Fixer des standards pour la communication
Pour optimiser le pilotage des batteries et de tous les composants du système – onduleur, SGE, pompe à chaleur –, il faut assurer leur communication, leur contrôle judicieux et leur intégration fiable. L’association SmartGridready offre un soutien indépendant du fabricant et neutre aux développements dans ces trois segments. Sa représentante, Maike Schubert, révèlera les solutions déjà développées. «Avec notre label, nous rendons plus transparent un marché compliqué et promouvons l’établissement d’interfaces unitaires», déclare-t-elle. Le label «bâtiment et surface SmartGridready» garantit l’intégration optimisée d’installations PV, de pompes à chaleur, stations de recharge ou batteries au sein d’un système de gestion énergétique et des charges. Limiter la puissance consommée en est un aspect essentiel. En effet, les consommations de pointe coûtent cher et peuvent être réduites; Maike Schubert présentera une exploitation agricole pour exemple. «Les moyens investis dans les mesures d’optimisation s’amortissent au bout de quelques années», dit-elle.

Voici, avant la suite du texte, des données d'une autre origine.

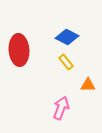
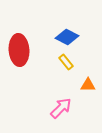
pink arrow: rotated 25 degrees clockwise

Échange d’énergie au niveau réseau inférieur
Les réseaux profitent également d’une consommation de puissance équilibrée et d’un maximum de consommation propre de l’énergie solaire – directe ou stockée. Possibles depuis début 2026, les communautés électriques locales (CEL) doivent elles aussi encourager la consommation sur site. À travers le réseau de distribution local, les producteurs d’énergie solaire réunis au sein d’une CEL peuvent fournir leur électricité aux consommateurs du même niveau, ce qui permet de réduire de 20 à 40% la redevance d'utilisation du réseau. Désormais, des bâtiments éloignés pourront aussi s’alimenter au courant produit par d’autres, et on pourra créer des marchés d’énergie solaire au sein d’une commune. Yannick Sauter, Planair, a analysé plusieurs concepts de telles CEL: «La solution est intéressante notamment pour les communes souhaitant intégrer leurs propres bâtiments dans le même réseau», dit-il. Une CEL leur permet d’accroître leur consommation propre de 10 à 30%. Or, l’ajout de parties supplémentaires n’est guère rentable. «Le système de décompte qu’il faudrait coûte plus cher que les économies atteintes au niveau de la taxe d’utilisation du réseau.» La rentabilité ne serait atteinte qu’à partir de 60% de réduction, en principe autorisée par la loi sur l’électricité. Mais l’ordonnance stipule actuellement une remise moins importante.
Les conditions cadres régulatrices sont donc améliorables. Mais le secteur est lui aussi appelé à évoluer. Et il le fait: beaucoup d’approches et de modèles commerciaux novateurs pour commercialiser des systèmes complets ou des flexibilités sont en passe de se lancer. Le Congrès PV en offrira des aperçus passionnants.